Transcribed page contents
══════════════════════════════
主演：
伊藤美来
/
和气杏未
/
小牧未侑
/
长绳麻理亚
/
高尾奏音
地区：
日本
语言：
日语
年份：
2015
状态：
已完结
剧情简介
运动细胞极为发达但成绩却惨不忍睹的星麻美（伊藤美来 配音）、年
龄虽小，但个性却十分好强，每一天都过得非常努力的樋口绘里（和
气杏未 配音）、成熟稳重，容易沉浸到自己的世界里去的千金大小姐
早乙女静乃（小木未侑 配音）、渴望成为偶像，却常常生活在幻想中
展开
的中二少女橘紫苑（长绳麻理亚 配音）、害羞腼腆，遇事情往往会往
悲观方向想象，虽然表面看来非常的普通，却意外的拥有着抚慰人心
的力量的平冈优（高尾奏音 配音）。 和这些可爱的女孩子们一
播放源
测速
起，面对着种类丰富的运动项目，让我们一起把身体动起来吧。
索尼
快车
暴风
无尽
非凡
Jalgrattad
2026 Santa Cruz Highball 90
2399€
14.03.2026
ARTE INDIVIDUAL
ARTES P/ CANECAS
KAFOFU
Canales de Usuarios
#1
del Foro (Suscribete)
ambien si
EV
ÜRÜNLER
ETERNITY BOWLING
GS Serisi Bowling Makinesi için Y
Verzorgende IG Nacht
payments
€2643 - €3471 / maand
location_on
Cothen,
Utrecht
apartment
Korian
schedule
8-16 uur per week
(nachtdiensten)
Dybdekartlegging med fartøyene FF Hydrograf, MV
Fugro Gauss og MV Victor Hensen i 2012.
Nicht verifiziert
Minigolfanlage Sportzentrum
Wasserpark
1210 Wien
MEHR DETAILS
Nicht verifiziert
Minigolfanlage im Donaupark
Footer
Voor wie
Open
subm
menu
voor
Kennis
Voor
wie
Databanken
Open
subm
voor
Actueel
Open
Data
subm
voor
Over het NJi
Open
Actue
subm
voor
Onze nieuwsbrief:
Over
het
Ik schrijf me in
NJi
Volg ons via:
══════════════════════════════
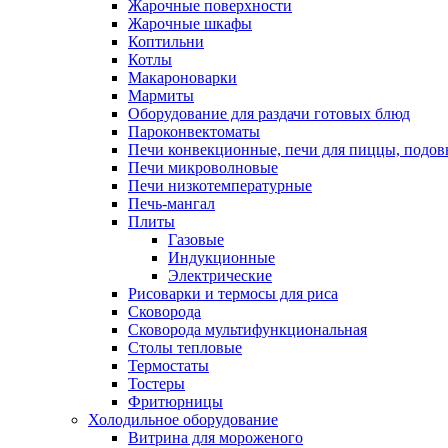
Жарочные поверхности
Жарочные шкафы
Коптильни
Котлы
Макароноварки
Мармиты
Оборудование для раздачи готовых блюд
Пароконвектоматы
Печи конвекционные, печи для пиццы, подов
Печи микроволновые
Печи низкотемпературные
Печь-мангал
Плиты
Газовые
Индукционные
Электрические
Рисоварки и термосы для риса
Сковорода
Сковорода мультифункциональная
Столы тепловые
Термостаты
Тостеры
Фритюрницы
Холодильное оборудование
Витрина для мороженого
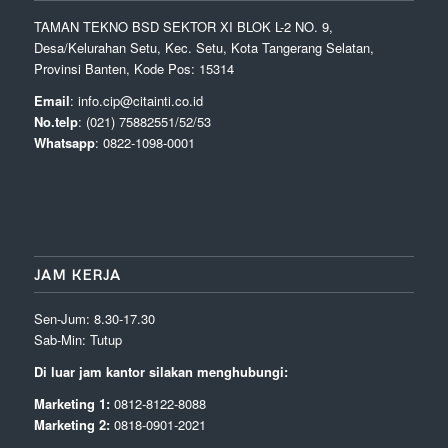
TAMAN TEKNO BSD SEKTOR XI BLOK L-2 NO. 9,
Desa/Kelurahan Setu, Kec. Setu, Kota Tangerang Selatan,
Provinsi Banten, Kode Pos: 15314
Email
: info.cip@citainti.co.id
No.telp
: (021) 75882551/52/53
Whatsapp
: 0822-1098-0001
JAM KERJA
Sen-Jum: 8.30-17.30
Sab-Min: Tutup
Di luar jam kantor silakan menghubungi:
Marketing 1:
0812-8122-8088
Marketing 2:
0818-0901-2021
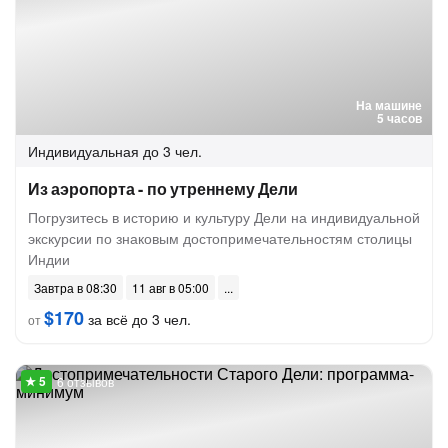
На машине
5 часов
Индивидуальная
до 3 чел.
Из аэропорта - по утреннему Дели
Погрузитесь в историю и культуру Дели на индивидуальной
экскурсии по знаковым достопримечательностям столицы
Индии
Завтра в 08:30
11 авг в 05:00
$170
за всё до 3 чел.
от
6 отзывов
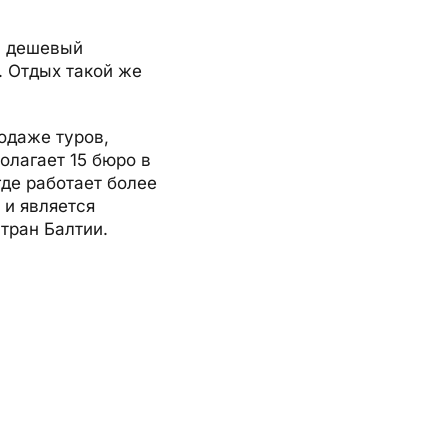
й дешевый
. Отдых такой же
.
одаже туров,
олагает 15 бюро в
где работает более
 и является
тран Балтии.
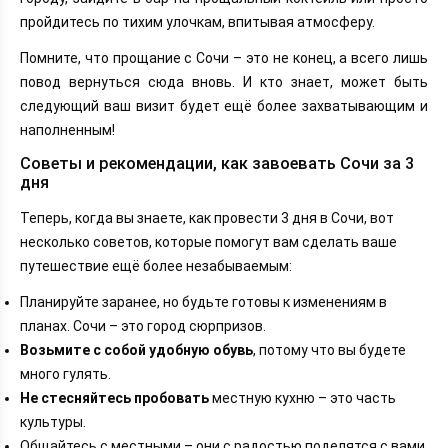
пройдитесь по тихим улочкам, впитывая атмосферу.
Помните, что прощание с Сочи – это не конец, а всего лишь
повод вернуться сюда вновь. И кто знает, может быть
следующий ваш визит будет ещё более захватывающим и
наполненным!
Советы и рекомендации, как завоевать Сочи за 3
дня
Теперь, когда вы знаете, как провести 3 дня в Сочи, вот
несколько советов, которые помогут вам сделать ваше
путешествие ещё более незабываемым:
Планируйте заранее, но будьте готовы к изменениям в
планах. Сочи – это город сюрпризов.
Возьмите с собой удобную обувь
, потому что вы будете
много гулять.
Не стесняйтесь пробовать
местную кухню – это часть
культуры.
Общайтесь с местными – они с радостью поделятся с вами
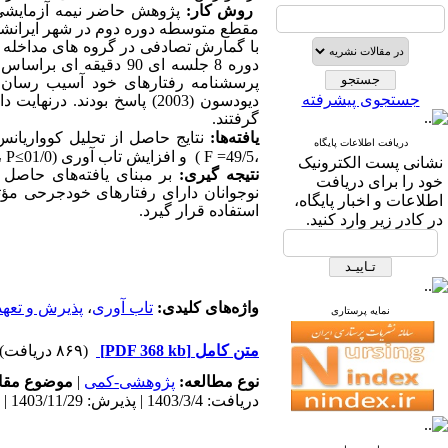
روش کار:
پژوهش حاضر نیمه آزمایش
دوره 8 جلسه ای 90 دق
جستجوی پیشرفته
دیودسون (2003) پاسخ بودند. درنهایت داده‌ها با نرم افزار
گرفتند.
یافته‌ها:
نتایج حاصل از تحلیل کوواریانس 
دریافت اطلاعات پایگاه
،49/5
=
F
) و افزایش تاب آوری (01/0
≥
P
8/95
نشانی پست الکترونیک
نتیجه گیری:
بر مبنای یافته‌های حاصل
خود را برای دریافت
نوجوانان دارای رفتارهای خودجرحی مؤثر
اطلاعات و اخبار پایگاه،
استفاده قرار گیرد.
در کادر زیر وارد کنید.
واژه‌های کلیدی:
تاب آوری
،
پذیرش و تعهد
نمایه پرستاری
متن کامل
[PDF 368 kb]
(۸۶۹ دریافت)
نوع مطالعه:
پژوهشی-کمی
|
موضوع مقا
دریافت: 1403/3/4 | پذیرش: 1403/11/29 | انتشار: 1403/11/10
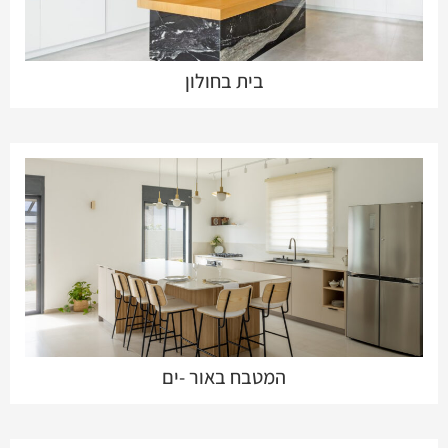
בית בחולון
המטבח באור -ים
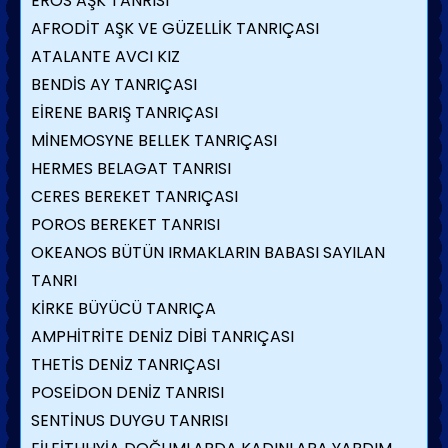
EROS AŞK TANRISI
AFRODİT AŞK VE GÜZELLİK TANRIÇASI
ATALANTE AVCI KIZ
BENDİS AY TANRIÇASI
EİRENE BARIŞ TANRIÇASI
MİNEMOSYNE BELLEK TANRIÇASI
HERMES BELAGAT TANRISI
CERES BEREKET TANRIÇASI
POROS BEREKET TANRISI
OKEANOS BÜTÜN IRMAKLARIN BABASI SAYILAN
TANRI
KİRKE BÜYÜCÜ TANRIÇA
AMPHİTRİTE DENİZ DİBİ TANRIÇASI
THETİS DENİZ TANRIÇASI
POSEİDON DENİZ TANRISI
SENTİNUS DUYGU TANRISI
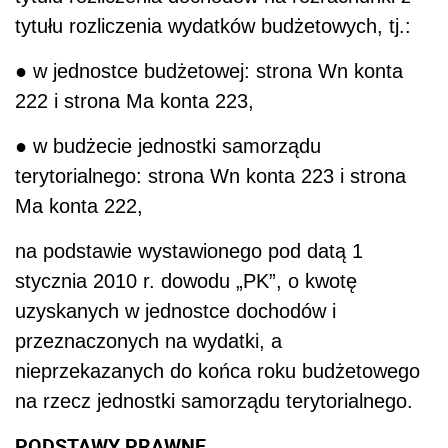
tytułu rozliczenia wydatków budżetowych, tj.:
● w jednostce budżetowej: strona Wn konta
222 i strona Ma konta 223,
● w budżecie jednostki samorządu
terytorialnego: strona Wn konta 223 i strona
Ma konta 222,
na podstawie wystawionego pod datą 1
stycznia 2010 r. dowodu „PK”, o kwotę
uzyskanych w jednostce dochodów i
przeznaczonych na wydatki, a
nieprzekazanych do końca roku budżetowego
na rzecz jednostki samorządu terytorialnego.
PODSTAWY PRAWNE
══════════════════════════════
> Task: Going over every line of the entries, tally those containing the string "strona" and report only the figure.

> Reply: 3